August
2005
Dear
Friends
Greetings from Auckland where we are
basking in a mild and beautiful winter...well so far, and today anyway.
I hope this finds you well.
Since last October I have enjoyed
the constant support and friendship of Timra Freedman - a wonderful
wise woman from Boston. Timra is supremely healthy and energetic
and leads a fabulous full life. She exercises every day, has an excellent
diet, and has taken supplemental vitamins and minerals for years.
Timra was given a diagnosis of osteoporosis last year after a bone
mineral density scan. The only fractures she has sustained were the
result of a serious high-impact bike accident in 2001 when a car
wrongly turned across her path. As she says “I certainly don't
think that it had anything to do with the state of my bones at the
time. I just hit her car so hard!” She reluctantly took Fosamax
for 6 months and then Actonel for one month.
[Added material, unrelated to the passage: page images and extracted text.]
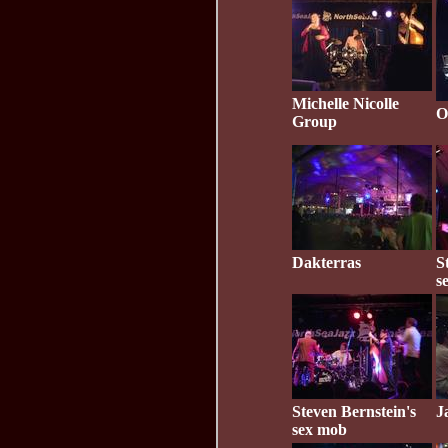
Michelle Nicolle
O
Group
Dakterras
S
s
Steven Bernstein's
J
sex mob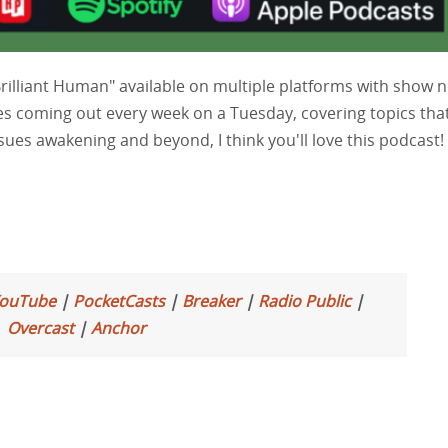
Brilliant Human" available on multiple platforms with show 
es coming out every week on a Tuesday, covering topics tha
ssues awakening and beyond, I think you'll love this podcast!
ouTube
|
PocketCasts
|
Breaker
|
Radio Public
|
Overcast
|
Anchor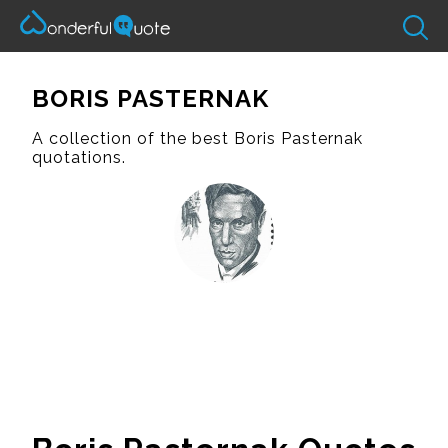
BORIS PASTERNAK
A collection of the best Boris Pasternak
quotations.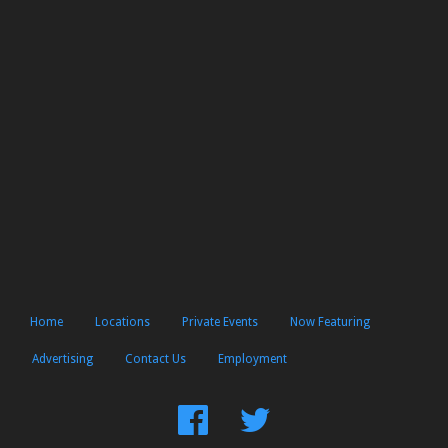
Home
Locations
Private Events
Now Featuring
Advertising
Contact Us
Employment
Find
Follow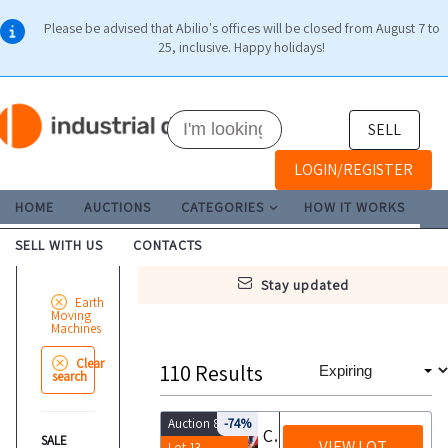
Please be advised that Abilio's offices will be closed from August 7 to
25, inclusive. Happy holidays!
SELL
LOGIN/REGISTER
HOME
AUCTIONS
CATEGORIES
HOW IT WORKS
SELL WITH US
CONTACTS
stay updated
Earth
Moving
Machines
Clear
110
Results
search
Auction 8848
-74%
Canopy salt spreader
SALE
VIEW LOT
Lot 13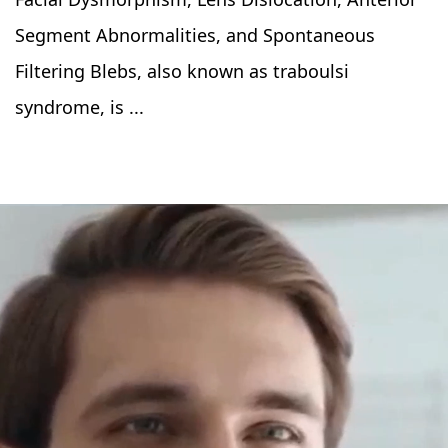
Segment Abnormalities, and Spontaneous
Filtering Blebs, also known as traboulsi
syndrome, is ...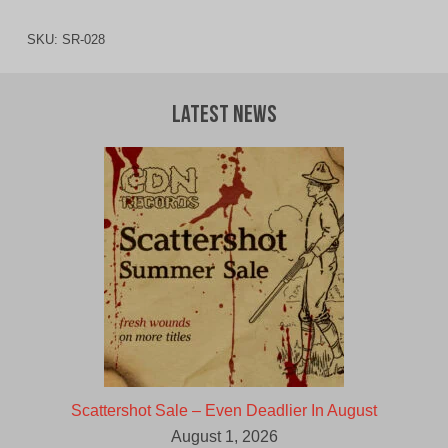
SKU:
SR-028
Latest News
Scattershot Sale – Even Deadlier In August
August 1, 2026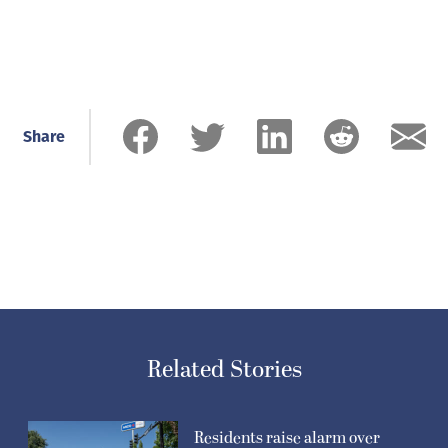
Share
Related Stories
Residents raise alarm over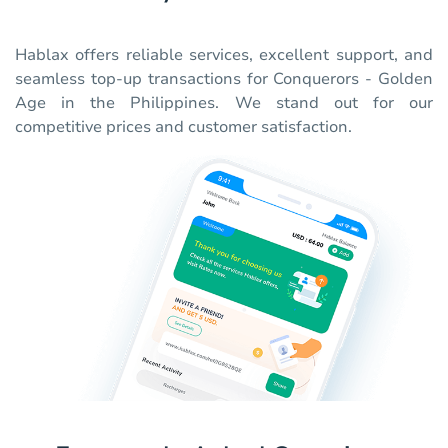
Hablax offers reliable services, excellent support, and
seamless top-up transactions for Conquerors - Golden
Age in the Philippines. We stand out for our
competitive prices and customer satisfaction.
Both drugs made her
ill.
After reading my book The
Myth of Osteoporosis Timra was
galvanised to promote the issues around the over-diagnosis and
over treatment of osteoporosis and osteopenia in the well. She
has tirelessly contacted U.S. doctors, specialists, organisations,
media, journalists, and individuals. Her Herculean efforts are
bearing fruit. On July 6 my book was very favourably reviewed
in the prestigious Journal
of the American Medical Association (JAMA) and in May was
the impetus for an article by medical journalist Judy
Foreman in the Boston Globe, New York Sun, Baltimore Sun
and the Los Angeles Times. Timra’s perseverance and dedication
prove that one person can make a difference. I am totally indebted
to her.
New ‘must
read’ books:
There are three excellent new books available on the reclassifying of healthy
people as ill and the marketing of potent drugs to prevent conditions that
may never happen or were once categorised as normal. Selling
Sickness – How Drug Companies Are Turning Us All Into Patients by
Ray Moynihan and Alan Cassels, and Overdosed
America: The Broken Promise of American Medicine by John Abramson
M.D. discuss conditions such as hypertension where the goal posts have been
moved to encompass some 50 million Americans; and ‘prehypertension’,
a category that turns previously normal blood pressure levels into a treatable
condition. Cassells and Moynihan describe the gradual blurring of the boundaries
defining normal and abnormal behaviour so that female mood swings can be categorised
as ‘premenstrual dysphoric disorder’ (PMDD), a lowering of libido
in older women ‘female sexual dysfunction’ (FSD), shyness ‘social
phobia’, and being disorganised and distracted ‘adult attention
deficit disorder’ – all conditions that have, of course, a pharmaceutical ‘solution’.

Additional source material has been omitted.